According to the Complaint, Pandora Media, Inc. ("Pandora" or the Company) provides music discovery platform services in the United States and internationally.
On September 24, 2018, Sirius XM Holdings, Inc. ("Sirius") and Pandora issued a press release announcing the Proposed Transaction, under which Pandora will become an indirect wholly-owned subsidiary of Sirius, and Pandora stockholders will receive 1.44 shares of Sirius common stock for each share of Pandora common stock they own, resulting in a merger consideration of approximately $10.14 per share of Pandora common stock based upon the 30-day volume-weighted average price of $7.04 per share of Sirius common stock preceding the entry into the merger agreement. As a result of the Proposed Transaction, Pandora shareholders will own only approximately 8% of Sirius.
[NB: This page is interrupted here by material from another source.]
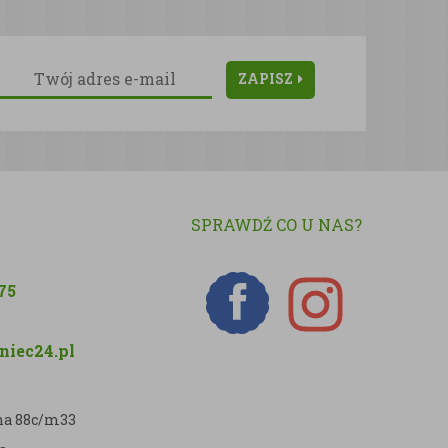
ZAPISZ
SPRAWDŹ CO U NAS?
75
iec24.pl
zna 88c/m33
On October 31, 2018, Sirius filed a Registration Statement on Form S4 (the “S-4”) with the SEC in support of the Proposed Transaction. The Complaint alleges that Defendants caused to be filed the materially deficient S-4 in an effort to solicit stockholders to vote their Pandora shares in favor of the Proposed Transaction. In particular, the Complaint alleges the S-4 omits and/or misrepresents material information concerning, among other things: (a) the sales process and in particular certain conflicts of interest for management; (b) the financial projections for Pandora, provided by Pandora to the Company’s financial advisors for use in their financial analyses; and (c) the data and inputs underlying the financial valuation analyses that purport to support the fairness opinions provided by the Company’s financial advisors.